In an embodiment, a dielectric film 104 as described above may increase dielectric constant in a gate oxide enabling effective electrical gate oxide thinning without an increase in gate leakage, which may be advantageous for scaling in memory or logic applications. Combination of ZrO2 and HfO2 may also enable a dielectric 104 that is more amorphous than the pure films alone. A more amorphous dielectric film 104 structure may be desired because a crystalline dielectric may have leakage paths along crystal grain boundaries resulting in higher oxide leakage for a given thickness compared to an amorphous dielectric.

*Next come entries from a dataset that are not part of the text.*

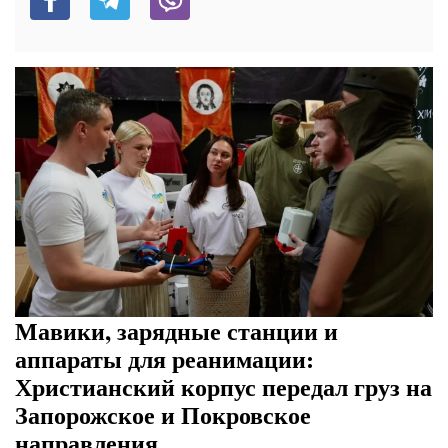
Мавики, зарядные станции и
аппараты для реанимации:
Христианский корпус передал груз на
Запорожское и Покровское
направления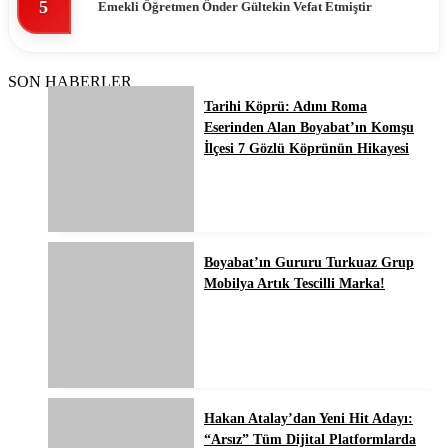
5
Emekli Öğretmen Ônder Gültekin Vefat Etmiştir
SON HABERLER
Tarihi Köprü: Adını Roma
Eserinden Alan Boyabat’ın Komşu
İlçesi 7 Gözlü Köprünün Hikayesi
Boyabat’ın Gururu Turkuaz Grup
Mobilya Artık Tescilli Marka!
Hakan Atalay’dan Yeni Hit Adayı:
“Arsız” Tüm Dijital Platformlarda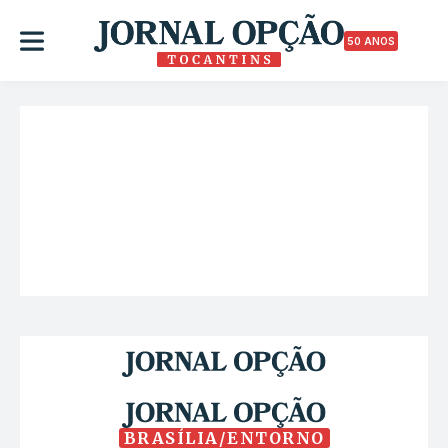
50 ANOS
BRASÍLIA/ENTORNO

In an embodiment, a combination of ZrO2 and HfO2 wherein the ratio of Zr to Hf in the dielectric film 104 is about 6 atoms of Zr for every 1 atom of Hf provides a Jox or ToxE that is lower than for pure ZrO2 films, pure HfO2 films, or combinations of ZrO2 and HfO2 in different ratios. In another embodiment, a dielectric film 104 having a ratio for ZrO2 and HfO2 of about 6 atoms of Zr for every 1 atom of Hf provides a higher dielectric constant k, and/or reduced current leakage over pure ZrO2 films, pure HfO2 films, or combinations of ZrO2 and HfO2 in different ratios.

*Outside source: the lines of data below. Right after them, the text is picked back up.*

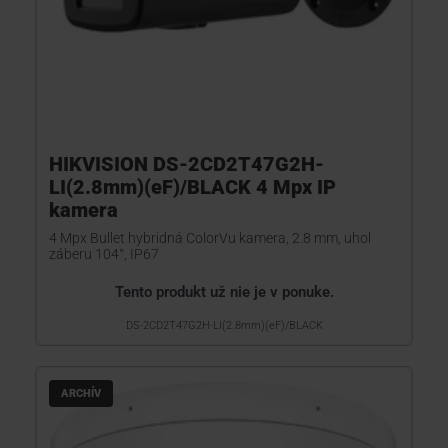
HIKVISION DS-2CD2T47G2H-
LI(2.8mm)(eF)/BLACK 4 Mpx IP
kamera
4 Mpx Bullet hybridná ColorVu kamera, 2.8 mm, uhol
záberu 104°, IP67
Tento produkt už nie je v ponuke.
DS-2CD2T47G2H-LI(2.8mm)(eF)/BLACK
ARCHÍV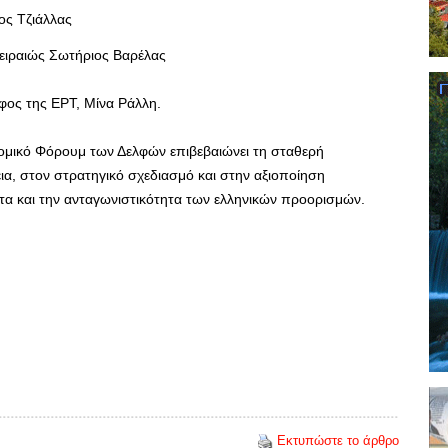
ος Τζιάλλας
ειραιώς Σωτήριος Βαρέλας
φος της ΕΡΤ, Μίνα Ράλλη.
μικό Φόρουμ των Δελφών επιβεβαιώνει τη σταθερή
α, στον στρατηγικό σχεδιασμό και στην αξιοποίηση
τα και την ανταγωνιστικότητα των ελληνικών προορισμών.
Εκτυπώστε το άρθρο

A dielectric film 104 including HfO2 and ZrO2 may be deposited by a variety of suitable deposition techniques. In an embodiment, a dielectric film 104 is deposited using atomic layer deposition (ALD), physical vapor deposition (PVD), chemical vapor deposition (CVD), sputtering, or any suitable combination thereof. In an embodiment, a dielectric film 104 is deposited by ALD using 6 cycles of ZrO2 deposition for every 1 cycle of HfO2 deposition. Such deposition ratio may be repeated until a desired thickness is achieved. Such deposition can be accomplished in any order or simultaneously.

A cycle may refer to a series of actions associated with depositing a dielectric film 104. In a gas flow embodiment, a cycle includes applying a precursor gas (i.e.—ZrCl4) having a desired metal such as Zr or Hf to the substrate, purging the substrate surface with an inert gas, oxidizing the Zr or Hf on the substrate, and purging the substrate surface again with an inert gas. In an embodiment, purging with an inert gas is accomplished using nitrogen. In another embodiment, oxidizing the Zr or Hf is accomplished using steam.

In another embodiment, Zr and/or Hf precursors are flowed at the same time, but in different flow ratios to achieve a desired ratio in the film such as about 6 Zr atoms for every 1 Hf atom. In another embodiment, the precursors are compatible (i.e.—ZrCl4 and HfCl4) such that they may co-flow, which may save recipe time and increase throughput.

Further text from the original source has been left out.